WORK ORDER: Search the data for the string "Environment" and extract every line where it appears.

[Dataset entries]
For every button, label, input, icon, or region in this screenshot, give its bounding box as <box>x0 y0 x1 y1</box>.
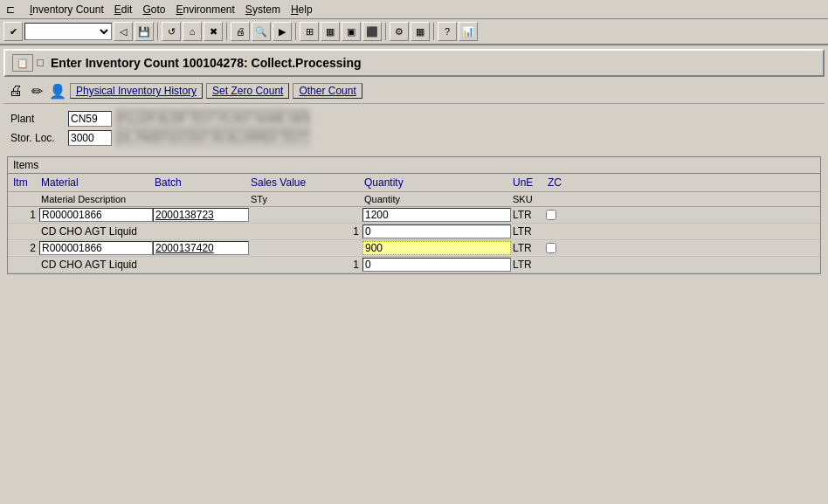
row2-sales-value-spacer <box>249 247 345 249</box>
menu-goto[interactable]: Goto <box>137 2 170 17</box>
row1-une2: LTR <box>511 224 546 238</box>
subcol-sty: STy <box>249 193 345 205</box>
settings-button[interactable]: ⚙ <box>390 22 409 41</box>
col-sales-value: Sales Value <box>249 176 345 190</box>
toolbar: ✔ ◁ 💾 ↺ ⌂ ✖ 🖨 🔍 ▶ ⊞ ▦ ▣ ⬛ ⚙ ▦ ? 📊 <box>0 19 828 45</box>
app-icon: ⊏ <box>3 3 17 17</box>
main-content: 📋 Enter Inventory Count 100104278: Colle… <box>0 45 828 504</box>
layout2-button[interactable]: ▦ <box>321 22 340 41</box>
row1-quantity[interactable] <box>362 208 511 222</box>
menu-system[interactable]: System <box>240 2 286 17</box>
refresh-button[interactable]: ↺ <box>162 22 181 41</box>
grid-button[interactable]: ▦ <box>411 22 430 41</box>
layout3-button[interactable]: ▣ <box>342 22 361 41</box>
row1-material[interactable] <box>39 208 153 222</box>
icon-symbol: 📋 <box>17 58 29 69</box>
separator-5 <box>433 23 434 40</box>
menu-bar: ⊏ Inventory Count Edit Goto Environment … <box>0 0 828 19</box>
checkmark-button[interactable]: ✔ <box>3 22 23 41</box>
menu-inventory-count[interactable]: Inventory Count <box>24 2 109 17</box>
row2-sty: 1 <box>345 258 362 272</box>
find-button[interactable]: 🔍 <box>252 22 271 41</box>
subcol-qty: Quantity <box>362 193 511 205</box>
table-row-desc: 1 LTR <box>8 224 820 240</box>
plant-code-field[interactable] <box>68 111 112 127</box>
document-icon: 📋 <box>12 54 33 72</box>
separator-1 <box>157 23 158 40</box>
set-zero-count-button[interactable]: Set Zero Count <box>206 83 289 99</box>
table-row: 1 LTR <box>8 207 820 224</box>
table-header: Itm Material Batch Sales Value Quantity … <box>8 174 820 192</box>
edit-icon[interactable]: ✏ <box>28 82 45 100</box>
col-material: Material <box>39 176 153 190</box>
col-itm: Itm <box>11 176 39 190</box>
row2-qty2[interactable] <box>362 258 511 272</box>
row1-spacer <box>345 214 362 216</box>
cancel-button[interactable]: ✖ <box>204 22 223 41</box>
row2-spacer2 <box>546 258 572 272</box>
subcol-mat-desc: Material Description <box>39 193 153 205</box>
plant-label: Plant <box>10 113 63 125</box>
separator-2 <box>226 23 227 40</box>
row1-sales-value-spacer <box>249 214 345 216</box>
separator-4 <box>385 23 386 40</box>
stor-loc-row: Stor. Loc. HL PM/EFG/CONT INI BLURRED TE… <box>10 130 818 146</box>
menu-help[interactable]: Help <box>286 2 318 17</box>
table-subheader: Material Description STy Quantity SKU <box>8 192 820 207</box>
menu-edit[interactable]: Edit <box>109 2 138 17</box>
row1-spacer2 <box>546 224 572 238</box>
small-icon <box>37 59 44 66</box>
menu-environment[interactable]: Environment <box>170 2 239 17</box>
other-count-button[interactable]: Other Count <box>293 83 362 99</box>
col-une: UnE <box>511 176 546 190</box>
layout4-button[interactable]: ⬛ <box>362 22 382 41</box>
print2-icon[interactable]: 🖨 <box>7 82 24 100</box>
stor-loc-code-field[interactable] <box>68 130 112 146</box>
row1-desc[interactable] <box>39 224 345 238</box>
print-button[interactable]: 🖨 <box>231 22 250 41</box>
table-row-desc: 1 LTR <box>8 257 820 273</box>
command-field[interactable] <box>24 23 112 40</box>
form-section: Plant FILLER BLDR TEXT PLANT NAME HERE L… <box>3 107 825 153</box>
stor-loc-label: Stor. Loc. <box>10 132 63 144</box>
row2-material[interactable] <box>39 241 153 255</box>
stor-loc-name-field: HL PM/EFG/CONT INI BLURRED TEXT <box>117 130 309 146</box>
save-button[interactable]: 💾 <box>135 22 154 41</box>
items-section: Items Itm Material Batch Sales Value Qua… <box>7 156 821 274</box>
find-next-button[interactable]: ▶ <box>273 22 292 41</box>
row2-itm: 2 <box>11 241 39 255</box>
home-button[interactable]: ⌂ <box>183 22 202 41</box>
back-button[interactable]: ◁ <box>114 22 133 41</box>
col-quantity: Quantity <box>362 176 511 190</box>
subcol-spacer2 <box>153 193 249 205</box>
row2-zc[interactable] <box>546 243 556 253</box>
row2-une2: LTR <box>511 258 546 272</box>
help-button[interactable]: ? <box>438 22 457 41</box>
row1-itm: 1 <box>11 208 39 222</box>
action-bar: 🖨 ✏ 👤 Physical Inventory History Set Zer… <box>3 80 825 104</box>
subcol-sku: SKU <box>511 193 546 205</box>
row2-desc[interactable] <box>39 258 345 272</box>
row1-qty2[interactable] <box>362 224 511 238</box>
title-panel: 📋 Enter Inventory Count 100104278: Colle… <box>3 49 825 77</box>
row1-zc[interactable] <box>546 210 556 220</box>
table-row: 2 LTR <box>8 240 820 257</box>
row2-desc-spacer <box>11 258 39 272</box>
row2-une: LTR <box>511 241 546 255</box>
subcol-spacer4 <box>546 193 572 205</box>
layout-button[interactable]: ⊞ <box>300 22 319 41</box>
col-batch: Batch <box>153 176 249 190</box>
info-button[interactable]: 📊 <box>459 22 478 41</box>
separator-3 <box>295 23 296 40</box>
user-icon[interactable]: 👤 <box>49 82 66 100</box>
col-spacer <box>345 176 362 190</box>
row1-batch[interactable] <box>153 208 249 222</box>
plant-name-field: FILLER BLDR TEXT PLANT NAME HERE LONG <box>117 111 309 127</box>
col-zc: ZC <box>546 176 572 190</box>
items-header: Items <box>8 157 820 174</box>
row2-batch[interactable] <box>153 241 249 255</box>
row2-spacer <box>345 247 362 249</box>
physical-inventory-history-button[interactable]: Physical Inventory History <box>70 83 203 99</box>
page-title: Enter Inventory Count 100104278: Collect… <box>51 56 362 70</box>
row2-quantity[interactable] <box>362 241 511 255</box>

---

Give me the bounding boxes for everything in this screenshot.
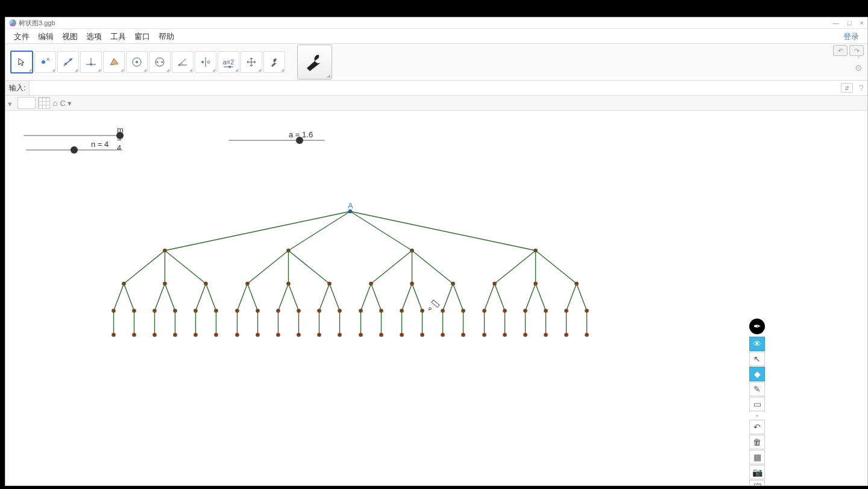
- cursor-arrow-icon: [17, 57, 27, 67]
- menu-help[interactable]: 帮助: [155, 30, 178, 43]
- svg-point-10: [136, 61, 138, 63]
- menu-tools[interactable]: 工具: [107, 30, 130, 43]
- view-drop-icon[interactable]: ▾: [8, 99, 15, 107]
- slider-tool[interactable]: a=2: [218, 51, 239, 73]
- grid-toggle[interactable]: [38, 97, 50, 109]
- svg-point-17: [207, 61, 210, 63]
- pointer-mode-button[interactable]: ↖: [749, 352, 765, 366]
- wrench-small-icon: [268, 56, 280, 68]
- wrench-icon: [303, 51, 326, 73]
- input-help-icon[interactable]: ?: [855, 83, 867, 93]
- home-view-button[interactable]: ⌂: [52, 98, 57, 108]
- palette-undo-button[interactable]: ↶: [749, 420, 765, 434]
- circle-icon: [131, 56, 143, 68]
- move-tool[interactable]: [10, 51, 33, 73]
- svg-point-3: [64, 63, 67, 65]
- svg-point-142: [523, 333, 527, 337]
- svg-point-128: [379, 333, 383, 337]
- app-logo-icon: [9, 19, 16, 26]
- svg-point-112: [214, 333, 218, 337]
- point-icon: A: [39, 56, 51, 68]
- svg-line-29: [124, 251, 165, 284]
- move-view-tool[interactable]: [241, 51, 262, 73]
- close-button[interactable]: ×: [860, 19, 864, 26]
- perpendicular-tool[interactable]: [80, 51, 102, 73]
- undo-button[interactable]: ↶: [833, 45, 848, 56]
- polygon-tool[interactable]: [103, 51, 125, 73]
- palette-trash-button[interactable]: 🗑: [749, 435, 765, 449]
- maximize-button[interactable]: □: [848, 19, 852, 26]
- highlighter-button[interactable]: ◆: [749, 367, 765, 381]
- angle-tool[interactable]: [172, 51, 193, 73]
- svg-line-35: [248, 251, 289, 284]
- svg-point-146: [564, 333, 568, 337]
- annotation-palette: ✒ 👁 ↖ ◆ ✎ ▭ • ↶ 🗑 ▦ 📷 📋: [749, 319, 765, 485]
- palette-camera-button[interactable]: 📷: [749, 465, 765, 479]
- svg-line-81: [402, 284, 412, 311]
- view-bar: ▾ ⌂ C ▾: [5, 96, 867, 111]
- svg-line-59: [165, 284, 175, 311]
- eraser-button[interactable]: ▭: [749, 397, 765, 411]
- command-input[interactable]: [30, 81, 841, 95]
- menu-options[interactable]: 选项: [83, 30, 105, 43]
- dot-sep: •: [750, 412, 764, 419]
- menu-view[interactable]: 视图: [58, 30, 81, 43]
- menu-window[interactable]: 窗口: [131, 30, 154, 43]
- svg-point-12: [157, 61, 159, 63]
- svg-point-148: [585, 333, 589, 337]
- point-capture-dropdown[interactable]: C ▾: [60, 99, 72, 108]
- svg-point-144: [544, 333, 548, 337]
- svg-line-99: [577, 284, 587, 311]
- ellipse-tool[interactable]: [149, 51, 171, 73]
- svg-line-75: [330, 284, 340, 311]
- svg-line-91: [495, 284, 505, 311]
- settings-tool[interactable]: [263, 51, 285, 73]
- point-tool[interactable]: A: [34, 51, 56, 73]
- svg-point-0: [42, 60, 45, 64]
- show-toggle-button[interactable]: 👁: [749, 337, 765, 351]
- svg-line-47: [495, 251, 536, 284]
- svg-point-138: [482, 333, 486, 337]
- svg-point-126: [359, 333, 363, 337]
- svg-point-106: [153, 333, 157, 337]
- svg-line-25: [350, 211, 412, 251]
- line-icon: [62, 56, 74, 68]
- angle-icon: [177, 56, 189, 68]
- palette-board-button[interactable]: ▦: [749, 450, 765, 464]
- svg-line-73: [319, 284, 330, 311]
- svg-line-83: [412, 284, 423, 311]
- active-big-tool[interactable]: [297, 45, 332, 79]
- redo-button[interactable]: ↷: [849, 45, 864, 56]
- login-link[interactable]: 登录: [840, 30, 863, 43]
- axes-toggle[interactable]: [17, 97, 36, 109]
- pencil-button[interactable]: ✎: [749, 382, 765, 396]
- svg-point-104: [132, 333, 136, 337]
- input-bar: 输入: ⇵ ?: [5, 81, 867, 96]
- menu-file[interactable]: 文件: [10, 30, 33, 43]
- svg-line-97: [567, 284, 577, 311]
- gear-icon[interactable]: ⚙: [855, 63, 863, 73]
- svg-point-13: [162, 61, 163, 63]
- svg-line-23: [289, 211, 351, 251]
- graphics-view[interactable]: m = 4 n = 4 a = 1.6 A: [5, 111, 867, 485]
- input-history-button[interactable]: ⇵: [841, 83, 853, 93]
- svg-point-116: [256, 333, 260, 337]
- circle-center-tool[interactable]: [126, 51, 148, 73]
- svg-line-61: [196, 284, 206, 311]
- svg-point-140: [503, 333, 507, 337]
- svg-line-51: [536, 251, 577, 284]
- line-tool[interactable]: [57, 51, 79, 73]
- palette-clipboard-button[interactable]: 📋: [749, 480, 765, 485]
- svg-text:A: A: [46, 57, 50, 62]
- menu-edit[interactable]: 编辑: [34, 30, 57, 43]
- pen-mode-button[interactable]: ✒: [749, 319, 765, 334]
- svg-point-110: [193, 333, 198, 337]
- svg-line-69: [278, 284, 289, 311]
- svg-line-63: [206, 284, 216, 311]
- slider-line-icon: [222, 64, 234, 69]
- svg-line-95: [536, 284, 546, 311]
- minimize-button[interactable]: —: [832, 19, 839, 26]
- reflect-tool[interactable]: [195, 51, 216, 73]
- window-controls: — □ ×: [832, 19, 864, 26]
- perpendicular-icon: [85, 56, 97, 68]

ANSWER FOR THIS EXERCISE:
menu-bar: ⊏ Inventory Count Edit Goto Environment … <box>0 0 828 19</box>
menu-environment[interactable]: Environment <box>170 2 239 17</box>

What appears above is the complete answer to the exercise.